PHP’s DOM is at best a flimsy and buggy wrapper written to access a buggy and antiquated XML library that conforms to no specification whatsoever, new or old. It returns empty strings when it should return null in some circumstances. It has issues with namespaces, especially concerning the xmlns attribute. When inserting nodes any non-default (in PHP DOM’s case null is default) namespaced elements that are children of non-namespaced elements are prefixed with default. Same goes for attributes. Also due to what presumably is a memory management bug in the original xmllib the more namespaced elements there are DOM operations become exponentially slower. This leads us to use null internally while exposing the HTML namespace externally. In reality, there needs to be a new DOM extension for PHP, but that is beyond what I am capable of programming. Wrapping the classes allows these bugs to be circumvented at least.

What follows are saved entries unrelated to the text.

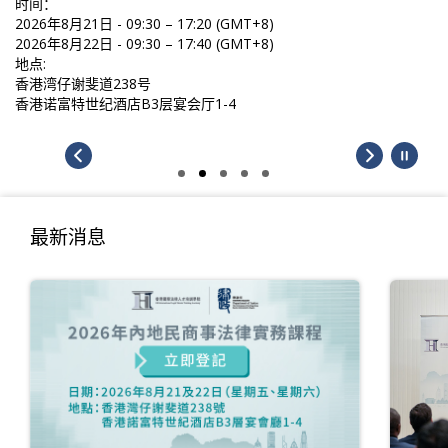
时间：
2026年8月21日 - 09:30 – 17:20 (GMT+8)
2026年8月22日 - 09:30 – 17:40 (GMT+8)
地点:
香港湾仔谢斐道238号
香港诺富特世纪酒店B3层宴会厅1-4
最新消息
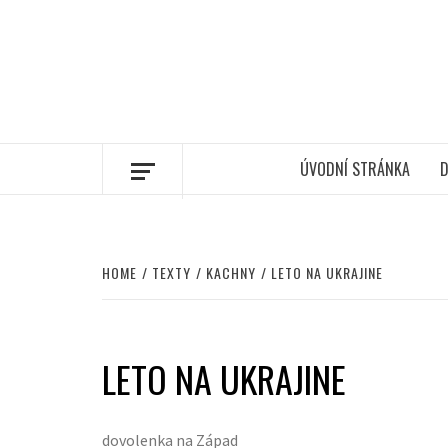
ÚVODNÍ STRÁNKA
D
HOME
TEXTY
KACHNY
LETO NA UKRAJINE
LETO NA UKRAJINE
dovolenka na Západ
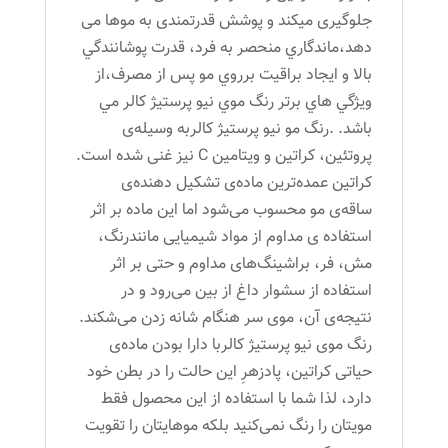
جلوگیری میکند و پوشش قدرتمندی به موها می
دهد،ماندگاري منحصر به فرد، قدرت پوشانندگي
بالا و ايجاد براقيت برروي مو پس از مصرف،از
ويژگي هاي برتر رنگ موي نیو پرستیژ کالر مي
باشد. .رنگ مو نیو پرستیژ کالربه وسیله‌ی
پروتئین، کراتین و ویتامین C نیز غنی شده است.
کراتین عمده‌ترین ماده‌ی تشکیل دهنده‌ی
ساقه‌ی مو محسوب می‌شود اما این ماده بر اثر
استفاده ی مداوم از مواد شیمیایی مانندرنگ،
مش، فر، براشینگ‌های مداوم و حتی بر اثر
استفاده از سشوار داغ از بین می‌رود و در
نتیجه‌ی آن، موی سر هنگام شانه زدن می‌شکند.
رنگ موی نیو پرستیژ کالربا دارا بودن ماده‌ی
حیاتی کراتین، پادزهرِ این حالت را در بطن خود
دارد، لذا شما با استفاده از این محصول فقط
مویتان را رنگ نمی‌کنید بلکه موهایتان را تقویت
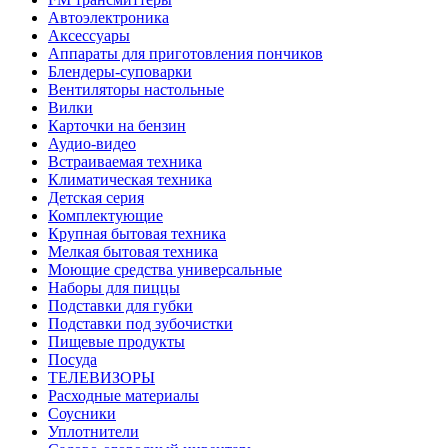
Автоэлектроника
Аксессуары
Аппараты для приготовления пончиков
Блендеры-суповарки
Вентиляторы настольные
Вилки
Карточки на бензин
Аудио-видео
Встраиваемая техника
Климатическая техника
Детская серия
Комплектующие
Крупная бытовая техника
Мелкая бытовая техника
Моющие средства универсальные
Наборы для пиццы
Подставки для губки
Подставки под зубочистки
Пищевые продукты
Посуда
ТЕЛЕВИЗОРЫ
Расходные материалы
Соусники
Уплотнители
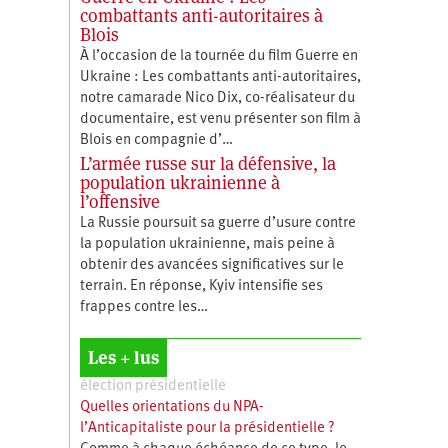
combattants anti-autoritaires à
Blois
À l’occasion de la tournée du film Guerre en
Ukraine : Les combattants anti-autoritaires,
notre camarade Nico Dix, co-réalisateur du
documentaire, est venu présenter son film à
Blois en compagnie d’…
L’armée russe sur la défensive, la
population ukrainienne à
l’offensive
La Russie poursuit sa guerre d’usure contre
la population ukrainienne, mais peine à
obtenir des avancées significatives sur le
terrain. En réponse, Kyiv intensifie ses
frappes contre les…
Les + lus
élection présidentielle
Quelles orientations du NPA-
l’Anticapitaliste pour la présidentielle ?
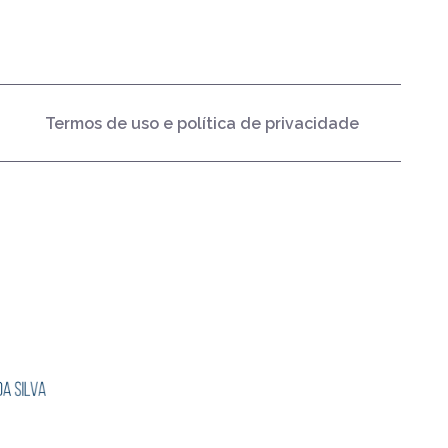
Termos de uso e política de privacidade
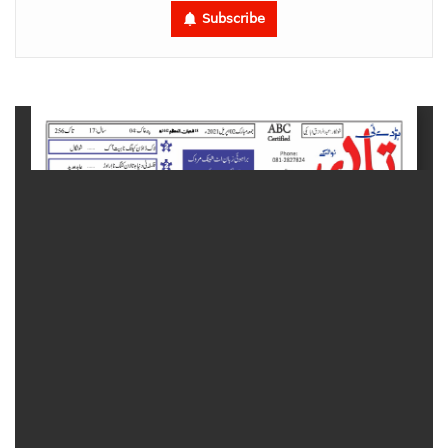
Subscribe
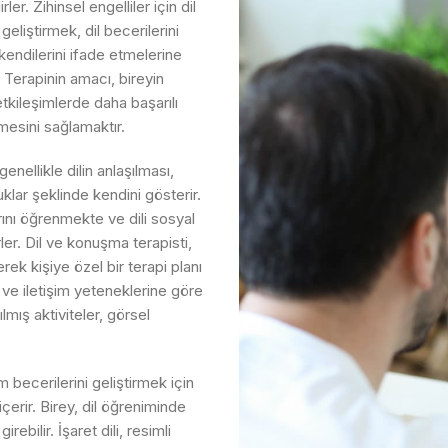
r. Zihinsel engelliler için dil
geliştirmek, dil becerilerini
endilerini ifade etmelerine
 Terapinin amacı, bireyin
tkileşimlerde daha başarılı
mesini sağlamaktır.
enellikle dilin anlaşılması,
klar şeklinde kendini gösterir.
rını öğrenmekte ve dili sosyal
ler. Dil ve konuşma terapisti,
erek kişiye özel bir terapi planı
i ve iletişim yeteneklerine göre
ılmış aktiviteler, görsel
im becerilerini geliştirmek için
erir. Birey, dil öğreniminde
ebilir. İşaret dili, resimli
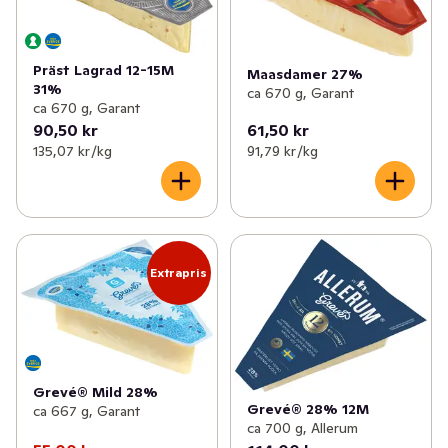
Präst Lagrad 12-15M
Maasdamer 27%
31%
ca 670 g, Garant
ca 670 g, Garant
90,50 kr
61,50 kr
135,07 kr /kg
91,79 kr /kg
Extrapris
Grevé® Mild 28%
Grevé® 28% 12M
ca 667 g, Garant
ca 700 g, Allerum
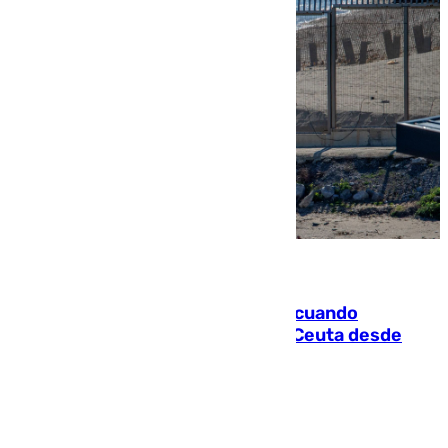
07.08.2026
Fallece un joven tras caer al mar cuando
intentaba entrar en parapente a Ceuta desde
Marruecos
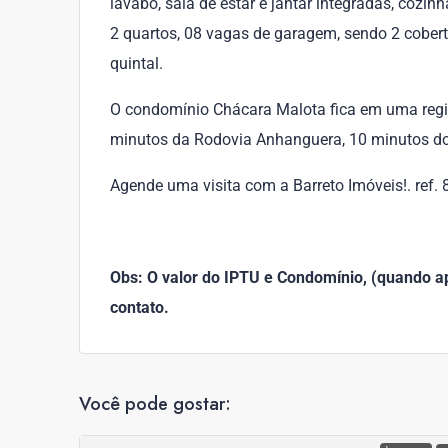
lavabo, sala de estar e jantar integradas, cozin
2 quartos, 08 vagas de garagem, sendo 2 coberta
quintal.
O condomínio Chácara Malota fica em uma regiã
minutos da Rodovia Anhanguera, 10 minutos do 
Agende uma visita com a Barreto Imóveis!. ref.
Obs: O valor do IPTU e Condomínio, (quando apl
contato.
Você pode gostar:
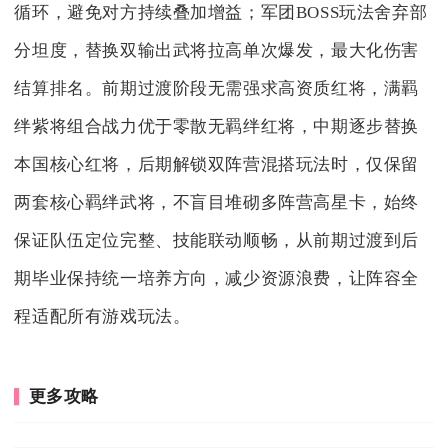
循环，避免对方持续叠加增益；军团BOSS玩法舍弃部
分坦度，替换双输出武将拉高单次爆发，最大化伤害
结算排名。前期过渡阶段无需强求高资质红将，满羁
绊紫将组合战力优于零散无羁绊红将，中期逐步替换
本国核心红将，后期解锁双阵营混搭玩法时，仅保留
两套核心羁绊武将，不盲目堆砌多阵营高星卡，始终
保证队伍定位完整、技能联动顺畅，从前期过渡到后
期毕业保持统一培养方向，减少资源浪费，让阵容全
程适配所有游戏玩法。
更多攻略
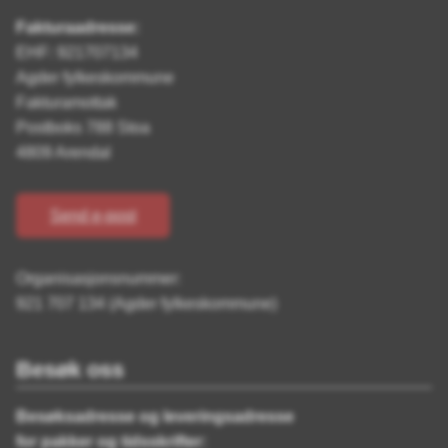
Fakturaadresse:
EHF: 921707134
Agder fylkeskommune
Fakturamottak
Postboks 788 Stoa
4809 Arendal
Send e-post
Organisasjonsnummer:
921 707 134 (Agder fylkeskommune)
Besøk oss
Besøksadresse og leveringsadresse
for pakker og tidsskrifter:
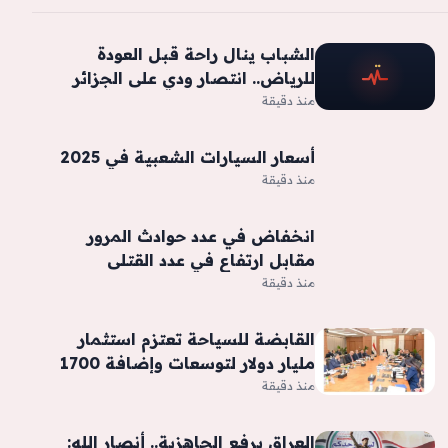
الشباب ينال راحة قبل العودة
للرياض.. انتصار ودي على الجزائر
منذ دقيقة
أسعار السيارات الشعبية في 2025
منذ دقيقة
انخفاض في عدد حوادث المرور
مقابل ارتفاع في عدد القتلى
منذ دقيقة
القابضة للسياحة تعتزم استثمار
مليار دولار لتوسعات وإضافة 1700
غرفة فندقية جديدة -جريدة المال
منذ دقيقة
العراق يرفع الجاهزية.. أنصار الله:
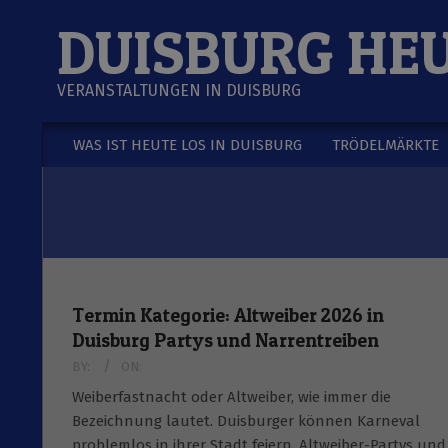
Skip
DUISBURG HE
to
content
VERANSTALTUNGEN IN DUISBURG
WAS IST HEUTE LOS IN DUISBURG
TRÖDELMÄRKTE
Secondary
Navigation
Menu
Termin Kategorie:
Altweiber 2026 in
Duisburg Partys und Narrentreiben
BY:
ON:
Weiberfastnacht oder Altweiber, wie immer die
Bezeichnung lautet. Duisburger können Karneval
problemlos in ihrer Stadt feiern. Altweiber-Partys und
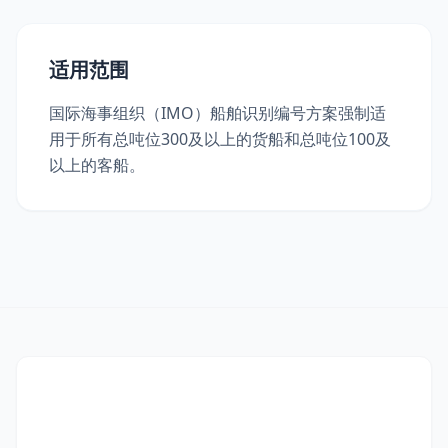
适用范围
国际海事组织（IMO）船舶识别编号方案强制适
用于所有总吨位300及以上的货船和总吨位100及
以上的客船。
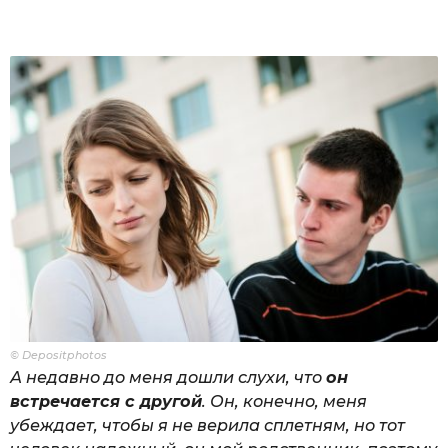
© Depositphotos
А недавно до меня дошли слухи, что
он
встречается с другой
. Он, конечно, меня
убеждает, чтобы я не верила сплетням, но тот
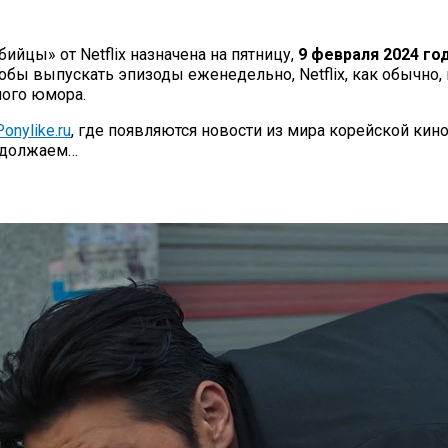
йцы» от Netflix назначена на пятницу,
9 февраля 2024 го
чтобы выпускать эпизоды еженедельно, Netflix, как обычно
ного юмора.
onylike.ru
, где появляются новости из мира корейской кин
родолжаем…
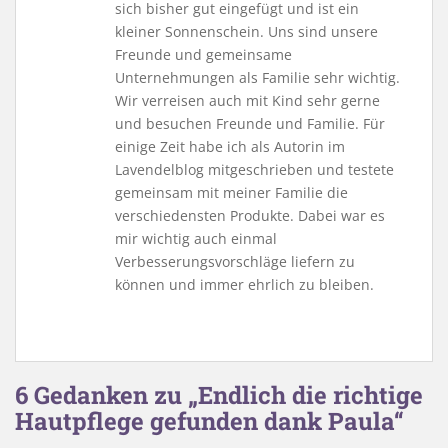
sich bisher gut eingefügt und ist ein
kleiner Sonnenschein. Uns sind unsere
Freunde und gemeinsame
Unternehmungen als Familie sehr wichtig.
Wir verreisen auch mit Kind sehr gerne
und besuchen Freunde und Familie. Für
einige Zeit habe ich als Autorin im
Lavendelblog mitgeschrieben und testete
gemeinsam mit meiner Familie die
verschiedensten Produkte. Dabei war es
mir wichtig auch einmal
Verbesserungsvorschläge liefern zu
können und immer ehrlich zu bleiben.
6 Gedanken zu „Endlich die richtige
Hautpflege gefunden dank Paula“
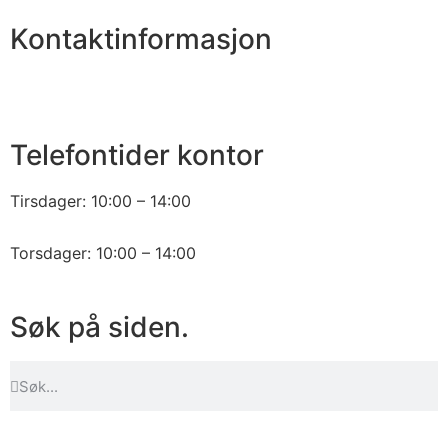
Kontaktinformasjon
2250 1860
fb1860@fb1860.no
Telefontider kontor
Tirsdager: 10:00 – 14:00
Torsdager: 10:00 – 14:00
Søk på siden.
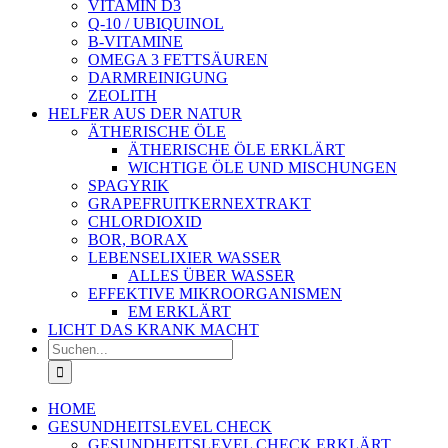
VITAMIN D3
Q-10 / UBIQUINOL
B-VITAMINE
OMEGA 3 FETTSÄUREN
DARMREINIGUNG
ZEOLITH
HELFER AUS DER NATUR
ÄTHERISCHE ÖLE
ÄTHERISCHE ÖLE ERKLÄRT
WICHTIGE ÖLE UND MISCHUNGEN
SPAGYRIK
GRAPEFRUITKERNEXTRAKT
CHLORDIOXID
BOR, BORAX
LEBENSELIXIER WASSER
ALLES ÜBER WASSER
EFFEKTIVE MIKROORGANISMEN
EM ERKLÄRT
LICHT DAS KRANK MACHT
Suche
nach:
HOME
GESUNDHEITSLEVEL CHECK
GESUNDHEITSLEVEL CHECK ERKLÄRT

It also allows templates to be implemented as specified. While templates work as specified in HTML-DOM, they were a colossal pain to implement because of the XML-based inner DOM. A lot of code is written in both HTML-DOM and HTML-Parser just for handling templates whether it is for parsing, insertion, and especially for serializing. In my personal opinion template elements are the most ill conceived thing in HTML at present. They were designed to be used within a modular loading system. One such system was specified and implemented in Blink, but some drama that I don’t quite remember the details of ensued; it never was implemented in anything else and was subsequently removed from Chrome. JavaScript modules are now supported in place of them. Template elements are treated differently when parsing and have different rules when manipulated with the DOM, and is an everpresent exception throughout the specification. Storing HTML and CSS in JavaScript is a constant source of consternation from old hats like me who during the web standards push in the late 1990’s and early aughts had separation drilled into us, but as soon as HTML imports were abandoned there has simply been no other alternative. It’s bonkers to have JavaScript append template elements to the document when the HTML and CSS for components can simply be stored in template strings in code. Having them already in the document is inefficient as well because they’re downloaded and therefore cached for every page; in JavaScript they’re downloaded once and cached once.

While developing this library I discovered another attempt to do something similar: PhpGt. Somewhere along the path of their development they came to the same conclusion that the built-in classes must be wrapped to get anything meaningful done. That’s where the similarities between the libraries end, though. It oddly wraps all PHP DOM classes such as DOMDocument, DOMElement, DOMText, etc. when only DOMDocument is necessary; handles templates incorrectly; has multitudes of factory classes that overcomplicates things further; and it also seems to follow Mozilla’s MDN documentation instead of the actual specification. This has led to widespread bugs and implementation errors because MDN is a JavaScript developer’s documentation, not an implementor’s documentation. Other differences are that PhpGt’s DOM implements individual element classes for everything while ours only presently supports what is barely necessary for the element creation algorithm. There are plans to support more in the future as time permits. Our library is also backed by a conforming parser while PhpGt’s isn’t. A full list of what HTML-DOM supports is available in its README along with any implementation details and deviations.

Both libraries outlined above are available on Packagist as mensbeam/html-parser and mensbeam/html-dom and may be installed through Composer.